The gap between McLaren and the rest of the field in 2025 wasn’t always visible in qualifying. On raw pace, Ferrari and Red Bull were close enough that on any given Saturday, you could reasonably argue they had the faster car. What they didn’t have - and couldn’t manufacture quickly - was the quality of decision-making coming from McLaren’s pit wall.
Andrea Stella has rebuilt something at McLaren that goes beyond the technical. The team’s strategy calls last season were consistently sharper than their rivals, not because they had better data, but because they committed to calls earlier and deviated less when conditions changed mid-race. That sounds simple.
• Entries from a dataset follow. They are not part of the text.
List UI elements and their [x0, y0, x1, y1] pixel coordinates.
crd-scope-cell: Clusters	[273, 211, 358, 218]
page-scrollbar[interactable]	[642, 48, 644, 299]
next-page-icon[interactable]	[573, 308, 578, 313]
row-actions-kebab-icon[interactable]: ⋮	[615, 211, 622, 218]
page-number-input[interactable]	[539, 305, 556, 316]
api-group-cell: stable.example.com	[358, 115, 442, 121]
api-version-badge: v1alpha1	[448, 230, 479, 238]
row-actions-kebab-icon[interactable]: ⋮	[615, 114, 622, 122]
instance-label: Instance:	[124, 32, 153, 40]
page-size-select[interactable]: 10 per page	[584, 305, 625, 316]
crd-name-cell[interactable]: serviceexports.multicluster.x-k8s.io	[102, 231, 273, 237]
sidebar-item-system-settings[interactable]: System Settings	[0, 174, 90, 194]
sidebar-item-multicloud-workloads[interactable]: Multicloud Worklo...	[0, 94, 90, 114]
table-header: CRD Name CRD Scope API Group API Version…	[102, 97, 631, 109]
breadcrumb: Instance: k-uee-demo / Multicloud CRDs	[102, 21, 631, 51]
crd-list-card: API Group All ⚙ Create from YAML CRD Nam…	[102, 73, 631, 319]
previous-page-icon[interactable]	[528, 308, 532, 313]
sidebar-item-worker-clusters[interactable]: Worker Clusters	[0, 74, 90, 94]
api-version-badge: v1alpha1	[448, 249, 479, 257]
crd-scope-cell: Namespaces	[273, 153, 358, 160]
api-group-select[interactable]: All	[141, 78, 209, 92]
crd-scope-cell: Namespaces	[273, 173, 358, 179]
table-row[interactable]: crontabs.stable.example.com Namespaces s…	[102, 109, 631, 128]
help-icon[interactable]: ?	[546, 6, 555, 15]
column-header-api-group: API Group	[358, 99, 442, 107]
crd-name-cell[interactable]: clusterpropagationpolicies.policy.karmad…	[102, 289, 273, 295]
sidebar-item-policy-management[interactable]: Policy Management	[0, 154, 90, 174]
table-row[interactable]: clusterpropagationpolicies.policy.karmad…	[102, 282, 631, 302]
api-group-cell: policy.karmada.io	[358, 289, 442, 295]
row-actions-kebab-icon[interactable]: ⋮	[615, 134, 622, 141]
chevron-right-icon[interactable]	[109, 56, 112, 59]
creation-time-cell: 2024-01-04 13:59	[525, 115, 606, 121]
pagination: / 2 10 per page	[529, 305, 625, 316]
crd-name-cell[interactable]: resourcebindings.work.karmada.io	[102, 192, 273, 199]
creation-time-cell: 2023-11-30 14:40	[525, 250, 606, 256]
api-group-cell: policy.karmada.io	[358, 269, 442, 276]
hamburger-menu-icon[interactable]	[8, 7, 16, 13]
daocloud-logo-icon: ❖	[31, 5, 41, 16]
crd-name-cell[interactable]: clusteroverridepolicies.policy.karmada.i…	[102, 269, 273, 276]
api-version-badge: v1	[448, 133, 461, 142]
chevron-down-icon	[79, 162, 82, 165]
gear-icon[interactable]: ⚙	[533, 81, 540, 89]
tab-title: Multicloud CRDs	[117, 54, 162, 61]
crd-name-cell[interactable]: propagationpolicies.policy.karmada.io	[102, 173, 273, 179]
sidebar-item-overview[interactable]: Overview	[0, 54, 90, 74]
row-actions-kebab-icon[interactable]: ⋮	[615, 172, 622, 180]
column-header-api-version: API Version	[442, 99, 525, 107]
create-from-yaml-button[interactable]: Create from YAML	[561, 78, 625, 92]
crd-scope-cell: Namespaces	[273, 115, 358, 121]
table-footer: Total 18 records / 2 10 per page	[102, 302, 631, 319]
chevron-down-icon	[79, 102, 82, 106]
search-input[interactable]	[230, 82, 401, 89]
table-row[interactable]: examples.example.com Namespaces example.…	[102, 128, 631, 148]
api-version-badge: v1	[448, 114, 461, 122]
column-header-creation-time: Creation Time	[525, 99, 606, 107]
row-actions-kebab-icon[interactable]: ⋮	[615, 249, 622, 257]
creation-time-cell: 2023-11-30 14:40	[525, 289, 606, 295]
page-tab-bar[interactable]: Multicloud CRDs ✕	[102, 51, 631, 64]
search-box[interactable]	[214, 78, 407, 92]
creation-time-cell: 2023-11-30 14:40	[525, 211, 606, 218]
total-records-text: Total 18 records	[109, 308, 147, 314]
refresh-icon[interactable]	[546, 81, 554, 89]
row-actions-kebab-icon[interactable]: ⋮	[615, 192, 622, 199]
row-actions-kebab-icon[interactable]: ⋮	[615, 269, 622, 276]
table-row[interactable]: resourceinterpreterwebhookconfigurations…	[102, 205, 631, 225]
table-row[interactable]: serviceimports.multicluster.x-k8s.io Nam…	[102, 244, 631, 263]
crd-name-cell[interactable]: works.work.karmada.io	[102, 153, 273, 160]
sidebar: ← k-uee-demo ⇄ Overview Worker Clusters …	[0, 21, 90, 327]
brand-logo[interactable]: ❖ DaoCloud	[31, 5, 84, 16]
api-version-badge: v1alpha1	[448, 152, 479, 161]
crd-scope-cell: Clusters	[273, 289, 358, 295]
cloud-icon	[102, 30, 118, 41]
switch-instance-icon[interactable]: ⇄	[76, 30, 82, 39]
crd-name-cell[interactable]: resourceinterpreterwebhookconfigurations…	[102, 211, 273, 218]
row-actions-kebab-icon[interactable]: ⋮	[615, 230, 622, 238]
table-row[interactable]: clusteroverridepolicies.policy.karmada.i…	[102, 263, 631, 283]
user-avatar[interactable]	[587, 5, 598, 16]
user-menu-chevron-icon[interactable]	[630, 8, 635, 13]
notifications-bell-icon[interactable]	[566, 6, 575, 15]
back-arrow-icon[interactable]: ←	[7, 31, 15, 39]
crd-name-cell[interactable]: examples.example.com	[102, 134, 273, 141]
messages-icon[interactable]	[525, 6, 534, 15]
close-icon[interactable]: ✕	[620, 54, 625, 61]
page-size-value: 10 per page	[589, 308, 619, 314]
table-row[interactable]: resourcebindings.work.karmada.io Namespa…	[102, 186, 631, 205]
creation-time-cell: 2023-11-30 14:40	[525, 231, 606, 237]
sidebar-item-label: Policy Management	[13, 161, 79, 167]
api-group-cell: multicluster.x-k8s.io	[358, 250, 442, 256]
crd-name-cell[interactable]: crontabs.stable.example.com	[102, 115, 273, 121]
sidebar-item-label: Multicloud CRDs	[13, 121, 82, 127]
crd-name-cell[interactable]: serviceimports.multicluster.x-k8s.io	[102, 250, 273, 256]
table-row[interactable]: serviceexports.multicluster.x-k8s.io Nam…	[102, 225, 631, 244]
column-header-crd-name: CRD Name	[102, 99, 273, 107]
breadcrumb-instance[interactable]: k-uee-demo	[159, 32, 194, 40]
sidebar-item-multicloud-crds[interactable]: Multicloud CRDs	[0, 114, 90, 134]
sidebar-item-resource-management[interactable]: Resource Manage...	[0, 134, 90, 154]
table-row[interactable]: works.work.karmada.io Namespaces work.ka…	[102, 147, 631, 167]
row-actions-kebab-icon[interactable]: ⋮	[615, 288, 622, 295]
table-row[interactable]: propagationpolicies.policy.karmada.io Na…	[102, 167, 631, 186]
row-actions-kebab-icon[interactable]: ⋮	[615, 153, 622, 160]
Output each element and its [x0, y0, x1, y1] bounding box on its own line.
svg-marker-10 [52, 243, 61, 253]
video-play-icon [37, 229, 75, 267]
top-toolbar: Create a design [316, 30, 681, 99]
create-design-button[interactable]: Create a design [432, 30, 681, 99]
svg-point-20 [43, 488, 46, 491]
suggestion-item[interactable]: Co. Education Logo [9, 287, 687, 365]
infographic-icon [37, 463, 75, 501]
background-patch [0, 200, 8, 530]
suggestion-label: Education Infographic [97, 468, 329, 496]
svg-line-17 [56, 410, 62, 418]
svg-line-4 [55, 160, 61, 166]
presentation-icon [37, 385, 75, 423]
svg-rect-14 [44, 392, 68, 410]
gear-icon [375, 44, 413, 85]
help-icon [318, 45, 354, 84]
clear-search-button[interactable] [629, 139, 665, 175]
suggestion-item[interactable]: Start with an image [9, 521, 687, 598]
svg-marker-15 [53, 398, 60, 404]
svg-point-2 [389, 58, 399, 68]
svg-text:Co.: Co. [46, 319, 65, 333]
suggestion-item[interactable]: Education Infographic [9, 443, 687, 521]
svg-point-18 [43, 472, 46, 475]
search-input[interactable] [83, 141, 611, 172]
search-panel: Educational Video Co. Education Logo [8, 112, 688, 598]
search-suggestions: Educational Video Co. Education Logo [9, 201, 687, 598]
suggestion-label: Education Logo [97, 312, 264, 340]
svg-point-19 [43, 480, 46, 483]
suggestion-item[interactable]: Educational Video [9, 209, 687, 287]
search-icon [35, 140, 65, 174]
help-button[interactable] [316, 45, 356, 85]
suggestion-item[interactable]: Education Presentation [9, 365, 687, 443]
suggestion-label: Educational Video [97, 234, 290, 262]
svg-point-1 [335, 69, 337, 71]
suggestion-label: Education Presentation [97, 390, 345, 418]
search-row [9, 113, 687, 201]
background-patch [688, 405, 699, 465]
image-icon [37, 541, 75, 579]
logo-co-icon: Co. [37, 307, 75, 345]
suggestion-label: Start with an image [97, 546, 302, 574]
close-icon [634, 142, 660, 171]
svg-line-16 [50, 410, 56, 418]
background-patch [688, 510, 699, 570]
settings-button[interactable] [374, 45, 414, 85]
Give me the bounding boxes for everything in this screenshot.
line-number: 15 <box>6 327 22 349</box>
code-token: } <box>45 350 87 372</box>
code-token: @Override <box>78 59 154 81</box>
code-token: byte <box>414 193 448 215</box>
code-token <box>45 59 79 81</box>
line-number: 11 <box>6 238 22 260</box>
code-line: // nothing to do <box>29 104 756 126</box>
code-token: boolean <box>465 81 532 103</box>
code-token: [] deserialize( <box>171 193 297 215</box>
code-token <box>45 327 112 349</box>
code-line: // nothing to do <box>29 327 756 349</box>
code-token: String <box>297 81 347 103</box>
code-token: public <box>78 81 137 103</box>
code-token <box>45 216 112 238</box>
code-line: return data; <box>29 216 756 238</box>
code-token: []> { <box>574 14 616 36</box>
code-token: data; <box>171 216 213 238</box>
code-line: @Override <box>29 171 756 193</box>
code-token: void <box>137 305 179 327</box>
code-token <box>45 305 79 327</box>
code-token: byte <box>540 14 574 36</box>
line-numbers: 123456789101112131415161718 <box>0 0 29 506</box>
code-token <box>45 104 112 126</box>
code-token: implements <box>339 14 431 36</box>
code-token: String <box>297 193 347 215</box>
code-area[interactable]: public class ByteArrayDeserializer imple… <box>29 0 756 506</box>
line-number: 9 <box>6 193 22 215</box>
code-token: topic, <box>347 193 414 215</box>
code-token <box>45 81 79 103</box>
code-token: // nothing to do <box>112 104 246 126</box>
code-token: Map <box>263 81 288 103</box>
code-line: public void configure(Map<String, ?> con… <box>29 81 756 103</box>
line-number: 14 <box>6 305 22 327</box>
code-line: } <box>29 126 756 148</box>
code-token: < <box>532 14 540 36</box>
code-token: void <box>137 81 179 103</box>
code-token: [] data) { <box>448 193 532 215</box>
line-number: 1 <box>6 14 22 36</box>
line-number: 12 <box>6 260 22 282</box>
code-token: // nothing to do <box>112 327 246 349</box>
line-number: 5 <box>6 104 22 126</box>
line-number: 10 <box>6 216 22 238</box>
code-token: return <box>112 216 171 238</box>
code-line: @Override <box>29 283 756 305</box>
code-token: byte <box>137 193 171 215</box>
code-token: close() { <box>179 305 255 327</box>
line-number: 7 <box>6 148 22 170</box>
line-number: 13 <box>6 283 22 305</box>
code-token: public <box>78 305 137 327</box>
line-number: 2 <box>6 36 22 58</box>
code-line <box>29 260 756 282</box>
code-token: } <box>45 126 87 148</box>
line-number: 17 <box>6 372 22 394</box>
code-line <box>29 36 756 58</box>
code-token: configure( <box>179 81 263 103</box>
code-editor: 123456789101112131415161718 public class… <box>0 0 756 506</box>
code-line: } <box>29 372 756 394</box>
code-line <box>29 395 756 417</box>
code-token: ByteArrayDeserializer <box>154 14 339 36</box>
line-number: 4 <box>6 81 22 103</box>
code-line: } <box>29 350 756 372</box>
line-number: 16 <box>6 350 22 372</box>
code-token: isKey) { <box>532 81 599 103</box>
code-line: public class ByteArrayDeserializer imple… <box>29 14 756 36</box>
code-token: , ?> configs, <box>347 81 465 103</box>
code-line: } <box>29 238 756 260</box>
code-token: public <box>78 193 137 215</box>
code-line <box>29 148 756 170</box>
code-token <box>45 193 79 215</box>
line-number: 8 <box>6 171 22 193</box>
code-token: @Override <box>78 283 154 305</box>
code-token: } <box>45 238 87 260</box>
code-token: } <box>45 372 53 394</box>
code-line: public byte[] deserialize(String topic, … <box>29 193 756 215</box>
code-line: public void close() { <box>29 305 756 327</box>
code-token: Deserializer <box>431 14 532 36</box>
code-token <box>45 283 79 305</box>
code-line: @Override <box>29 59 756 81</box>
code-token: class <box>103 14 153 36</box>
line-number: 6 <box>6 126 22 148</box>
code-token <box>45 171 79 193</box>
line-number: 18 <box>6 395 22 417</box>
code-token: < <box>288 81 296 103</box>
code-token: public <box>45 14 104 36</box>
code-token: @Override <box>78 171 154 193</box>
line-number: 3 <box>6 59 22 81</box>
In practice, almost every other team struggles with it.
Take the Monaco Grand Prix. When the safety car came out on lap 28, McLaren responded within one lap. Ferrari waited two laps before calling Leclerc in - by which point the window had partially closed. That kind of hesitation isn’t down to bad data; Ferrari’s analysts would have been looking at the same timing sheets. It’s a decision-making culture issue, the tendency to seek one more data point before committing.
Red Bull have had the opposite problem. Under Christian Horner, the team became so reliant on Adrian Newey’s car advantage during the dominant years that their strategic nous was never truly tested. Now that the car is closer to the pack, the strategic weaknesses are visible. Their double-stacking calls have misfired twice in the last two seasons in situations where McLaren, in the same race, got it right.

What Stella Actually Changed
Before Stella took over, McLaren were a team that reacted to races. The shift since late 2023 has been toward setting races up - managing tire windows proactively, gambling on early undercuts when the car had the pace to back it up, and crucially, not second-guessing themselves on the radio when a driver pushed back.
That last part matters more than people acknowledge. When Norris questioned a call in Bahrain this year, the response from the pit wall was clean and firm. The call stood, it worked, and the team dynamic stayed intact. Managing driver-strategy disagreements in real time, without drama bleeding into the next stint, is genuinely hard to do.
Few teams consistently get all three pieces right - the read, the timing, and the execution. McLaren, right now, do. The rest of the grid hasn’t found a structural answer to that yet.